Variance reduced stochastic optimization over directed graphs with row and column stochastic weights
This work addresses efficient optimization in decentralized networks with directed communication, which is incremental but improves upon existing methods by using linear updates and handling data heterogeneity.
The paper tackles distributed stochastic optimization over directed graphs by proposing AB-SAGA, a method that uses node-level variance reduction and network-level gradient tracking to handle data dissimilarity and directed communication with linear consensus updates. It shows linear convergence to the global optimum with a constant step-size and demonstrates regimes where it achieves linear speed-up over centralized methods, as supported by numerical experiments.

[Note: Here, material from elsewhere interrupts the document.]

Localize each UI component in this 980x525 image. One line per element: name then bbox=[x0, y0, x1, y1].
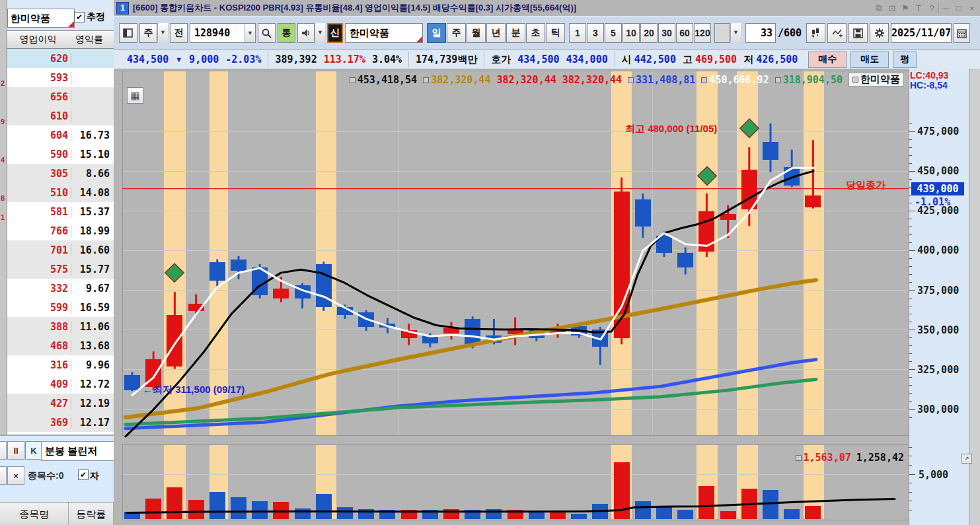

This paper proposes AB-SAGA, a first-order distributed stochastic optimization method to minimize a finite-sum of smooth and strongly convex functions distributed over an arbitrary directed graph. AB-SAGA removes the uncertainty caused by the stochastic gradients using a node-level variance reduction and subsequently employs network-level gradient tracking to address the data dissimilarity across the nodes. Unlike existing methods that use the nonlinear push-sum correction to cancel the imbalance caused by the directed communication, the consensus updates in AB-SAGA are linear and uses both row and column stochastic weights. We show that for a constant step-size, AB-SAGA converges linearly to the global optimal. We quantify the directed nature of the underlying graph using an explicit directivity constant and characterize the regimes in which AB-SAGA achieves a linear speed-up over its centralized counterpart. Numerical experiments illustrate the convergence of AB-SAGA for strongly convex and nonconvex problems.